The list, gathered and maintained by the National Association of State Directors of Teacher Education and Certification, does not provide any information on why any of the teachers were disciplined. Sexual misconduct, financial misconduct, criminal convictions and other misbehavior all can bring disciplinary actions against teacher licenses.

A nationwide Associated Press investigation earlier this year sought five years of state disciplinary actions against teachers and the reasons behind them. In the years the AP studied, 2001 to 2005, roughly one-quarter of all disciplinary actions against teachers involved sexual misconduct.

The AP's seven-month investigation found 2,570 educators whose teaching credentials were revoked, denied, surrendered or sanctioned following allegations of sexual misconduct.

The association's list is the only nationwide effort by school systems to track teachers who get into trouble, but the association does not make the information available to the public. The group is a voluntary, nonprofit organization of state education agencies.

The database is made available to other state education agencies to provide a warning to states about teachers with past problems. NASDTEC has no ability to force education officials to list all the teachers who have gotten in trouble in their states. The list also does not provide details on what teachers got in trouble for, and leaves it to states or hiring school districts to dig for more information.

Roy Einreinhofer, NASDTEC's executive director, said the agreement with states that allows for the collection of the names of disciplined teachers is based on a promise that the list will be kept confidential.
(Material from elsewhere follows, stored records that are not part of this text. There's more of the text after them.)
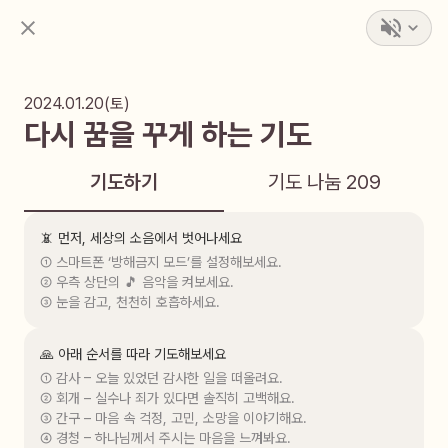
2024.01.20(토)
다시 꿈을 꾸게 하는 기도
기도하기
기도 나눔
209
📵 먼저, 세상의 소음에서 벗어나세요
① 스마트폰 ‘방해금지 모드’를 설정해보세요.

② 우측 상단의 🎵 음악을 켜보세요.

③ 눈을 감고, 천천히 호흡하세요.
🙏 아래 순서를 따라 기도해보세요
① 감사 – 오늘 있었던 감사한 일을 떠올려요.

② 회개 – 실수나 죄가 있다면 솔직히 고백해요.

③ 간구 – 마음 속 걱정, 고민, 소망을 이야기해요.

④ 경청 – 하나님께서 주시는 마음을 느껴봐요.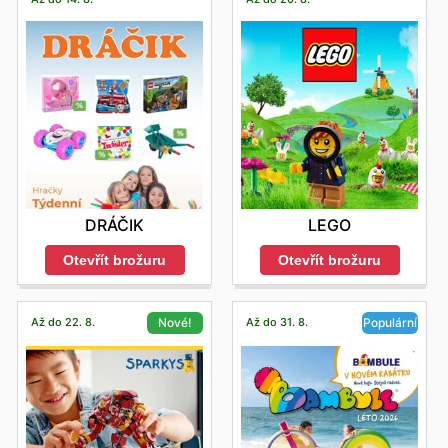
DRÁČIK
LEGO
Otevřít brožuru
Otevřít brožuru
Až do 22. 8.
Až do 31. 8.
Nové!
Populární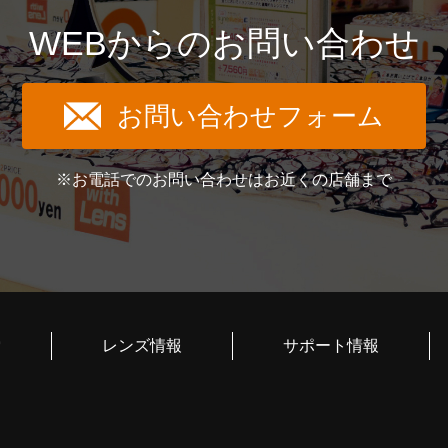
WEBからのお問い合わせ
お問い合わせフォーム
※お電話でのお問い合わせはお近くの店舗まで
索
レンズ情報
サポート情報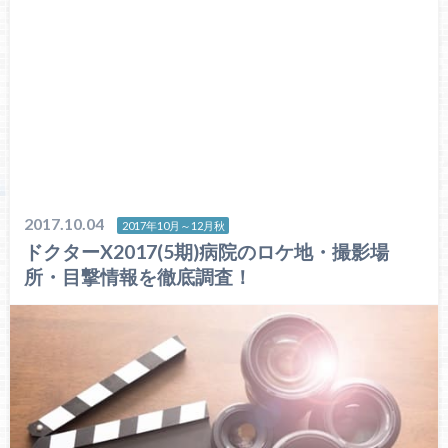
2017.10.04
2017年10月～12月秋
ドクターX2017(5期)病院のロケ地・撮影場
所・目撃情報を徹底調査！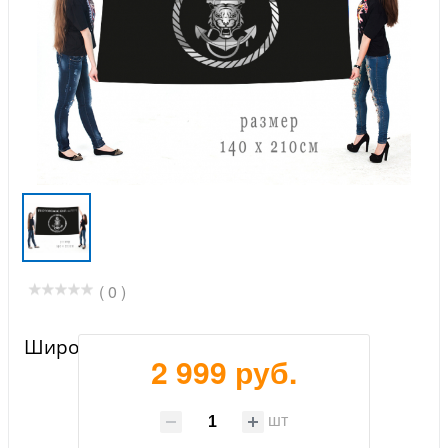
( 0 )
Широкоформатный флаг ТОФ
2 999 руб.
шт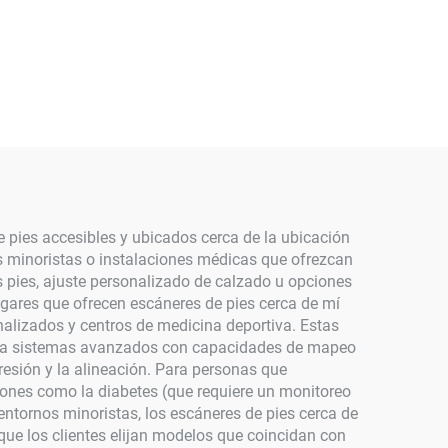
e pies accesibles y ubicados cerca de la ubicación
 minoristas o instalaciones médicas que ofrezcan
 pies, ajuste personalizado de calzado u opciones
gares que ofrecen escáneres de pies cerca de mí
nalizados y centros de medicina deportiva. Estas
hasta sistemas avanzados con capacidades de mapeo
 presión y la alineación. Para personas que
ciones como la diabetes (que requiere un monitoreo
entornos minoristas, los escáneres de pies cerca de
ue los clientes elijan modelos que coincidan con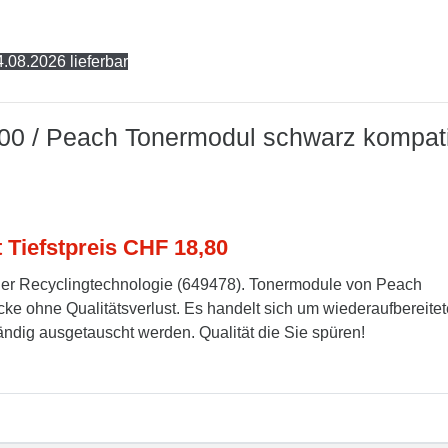
.08.2026 lieferbar
00 / Peach Tonermodul schwarz kompat
t Tiefstpreis CHF 18,80
er Recyclingtechnologie (649478). Tonermodule von Peach
cke ohne Qualitätsverlust. Es handelt sich um wiederaufbereitet
tändig ausgetauscht werden. Qualität die Sie spüren!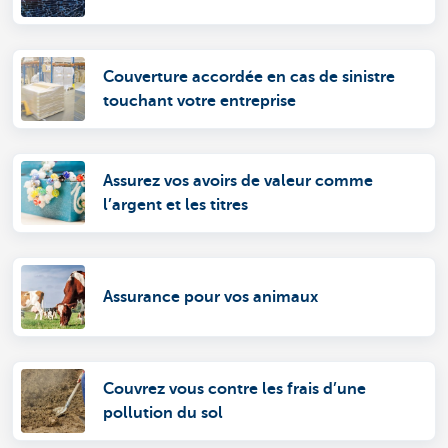
Couverture accordée en cas de sinistre
touchant votre entreprise
Assurez vos avoirs de valeur comme
l’argent et les titres
Assurance pour vos animaux
Couvrez vous contre les frais d’une
pollution du sol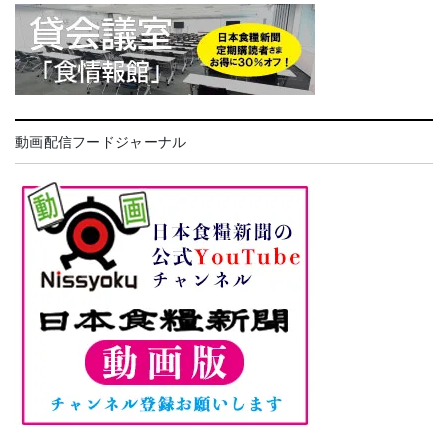
動画配信フードジャーナル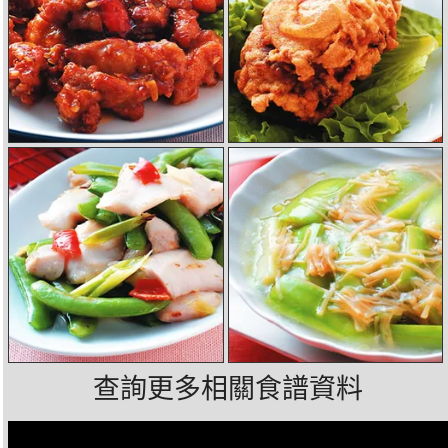
查詢更多相關食譜資料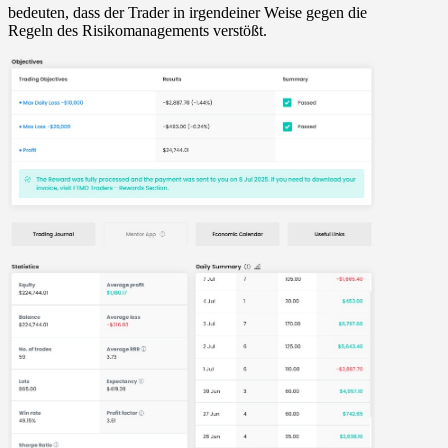
bedeuten, dass der Trader in irgendeiner Weise gegen die
Regeln des Risikomanagements verstößt.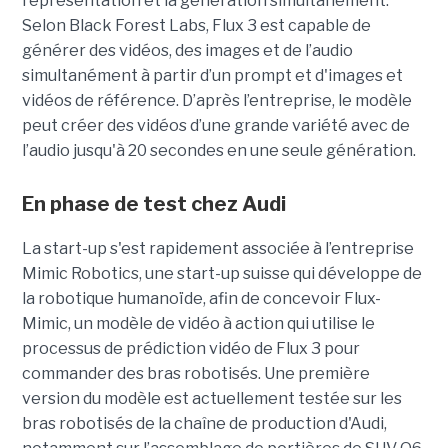
représentation et la génération simultanément.
Selon Black Forest Labs, Flux 3 est capable de
générer des vidéos, des images et de l’audio
simultanément à partir d’un prompt et d'images et
vidéos de référence.
D’après l’entreprise, le modèle
peut créer des vidéos d’une grande variété avec de
l’audio jusqu'à 20 secondes en une seule génération.
En phase de test chez Audi
La start-up s'est rapidement associée à l’entreprise
Mimic Robotics, une start-up suisse qui développe de
la robotique humanoïde, afin de concevoir Flux-
Mimic, un modèle de vidéo à action qui utilise le
processus de prédiction vidéo de Flux 3 pour
commander des bras robotisés. Une première
version du modèle est actuellement testée sur les
bras robotisés de la chaîne de production d'Audi,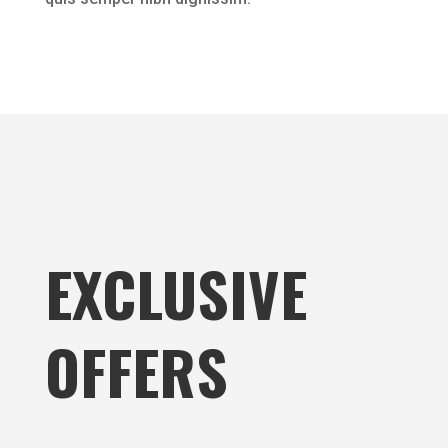
EXCLUSIVE
OFFERS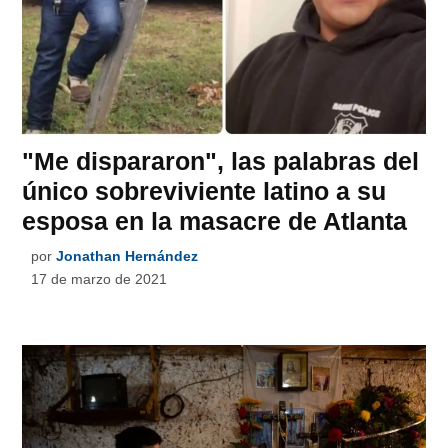
"Me dispararon", las palabras del
único sobreviviente latino a su
esposa en la masacre de Atlanta
por
Jonathan Hernández
17 de marzo de 2021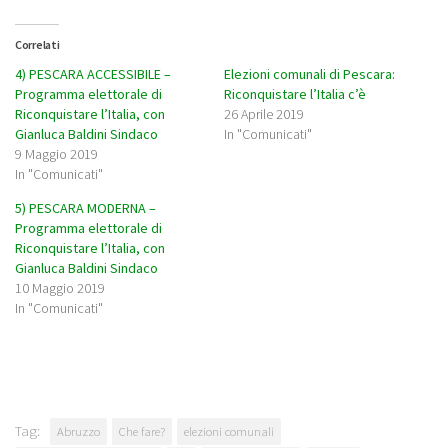
Correlati
4) PESCARA ACCESSIBILE –
Elezioni comunali di Pescara:
Programma elettorale di
Riconquistare l’Italia c’è
Riconquistare l’Italia, con
26 Aprile 2019
Gianluca Baldini Sindaco
In "Comunicati"
9 Maggio 2019
In "Comunicati"
5) PESCARA MODERNA –
Programma elettorale di
Riconquistare l’Italia, con
Gianluca Baldini Sindaco
10 Maggio 2019
In "Comunicati"
Tag:
Abruzzo
Che fare?
elezioni comunali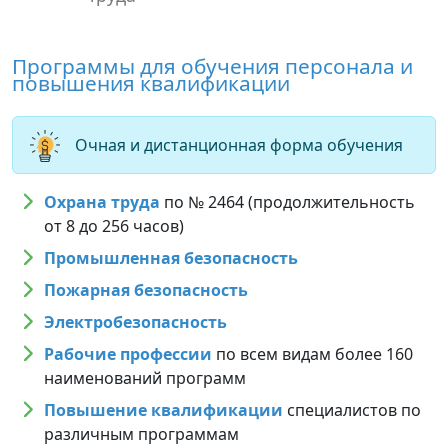
Программы для обучения персонала и
повышения квалификации
Очная и дистанционная форма обучения
Охрана труда
по № 2464 (продолжительность
от 8 до 256 часов)
Промышленная безопасность
Пожарная безопасность
Электробезопасность
Рабочие профессии
по всем видам более 160
наименований программ
Повышение квалификации
специалистов по
различным программам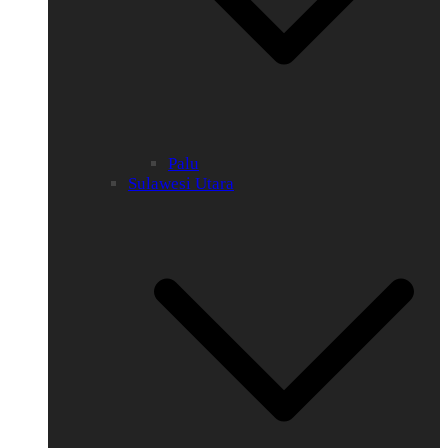
Palu
Sulawesi Utara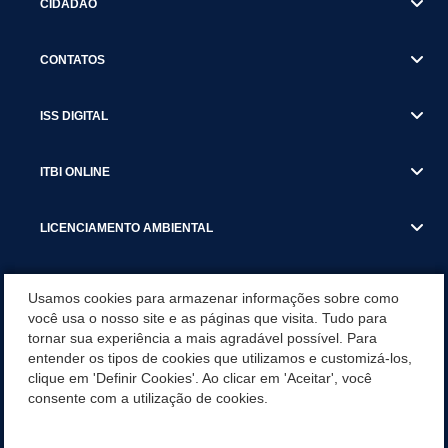
CIDADÃO
CONTATOS
ISS DIGITAL
ITBI ONLINE
LICENCIAMENTO AMBIENTAL
MUNICÍPIO
Usamos cookies para armazenar informações sobre como
você usa o nosso site e as páginas que visita. Tudo para
tornar sua experiência a mais agradável possível. Para
SERVIÇOS
entender os tipos de cookies que utilizamos e customizá-los,
clique em 'Definir Cookies'. Ao clicar em 'Aceitar', você
SERVIÇOS DO DEPARTAMENTO DE RECEITA MUNICIPAL
consente com a utilização de cookies.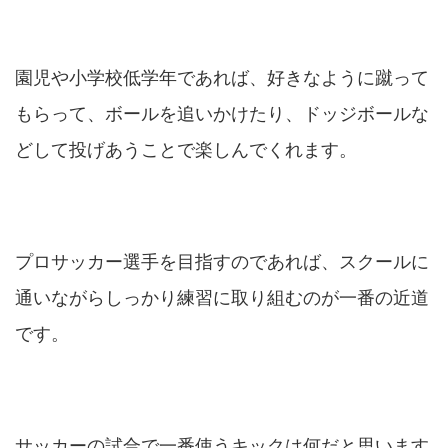
園児や小学校低学年であれば、好きなように蹴って
もらって、ボールを追いかけたり、ドッジボールな
どして投げあうことで楽しんでくれます。
プロサッカー選手を目指すのであれば、スクールに
通いながらしっかり練習に取り組むのが一番の近道
です。
サッカーの試合で一番使うキックは何だと思います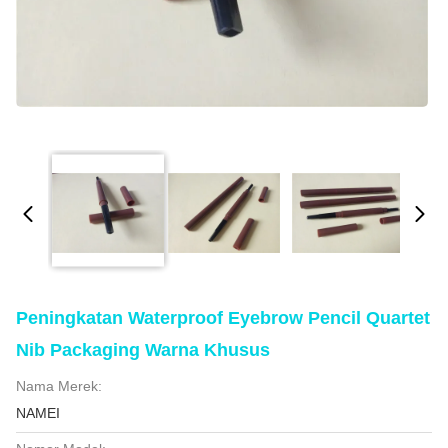
Peningkatan Waterproof Eyebrow Pencil Quartet
Nib Packaging Warna Khusus
Nama Merek:
NAMEI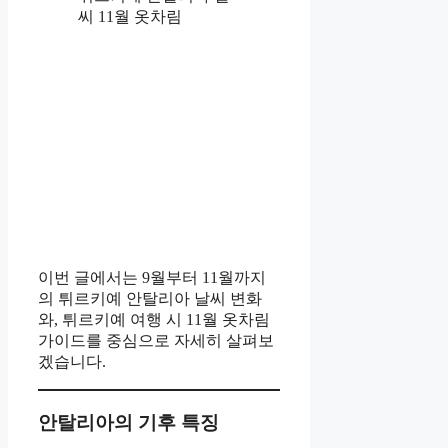
씨 11월 옷차림
이번 글에서는 9월부터 11월까지
의 튀르키예 안탈리아 날씨 변화
와, 튀르키예 여행 시 11월 옷차림
가이드를 중심으로 자세히 살펴보
겠습니다.
안탈리아의 기후 특징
He opposed the newspaper's decision to publish the names.

"We've heard from some states that this violates their state law," he said. "It could very well cause the end of it. That's why we're so vitally concerned about it."

The list made available to the newspaper was incomplete, Einreinhofer said. The complete database includes roughly 37,000 names. About 4,000 Florida teachers were not included because of the way the state agency saves the data, the newspaper said. Einreinhofer said he couldn't explain why the other 8,500 were missing.

The list goes back 20 years and states could have included disciplinary actions dating farther back.

Robert Shoop, a Kansas State University professor who has studied teacher sexual misconduct and has called for tougher oversight and more openness by administrators, said a current list of problem teachers should be gathered by each state and made public to better protect students.

"Clearly the public does have a right to know and they should have access," he said.

The newspaper's Web site allows readers to type in a name and state to determine whether a person is in the database. The list provides no other information than a date of birth to confirm an identity.

Jeff followed up with:
There has been a lot of discussion about the list including inaccuracy and privacy concerns. The list is obviously incomplete (it has less than 900 New York teachers on it) but it demonstrates the potential for how this information can be used or abused.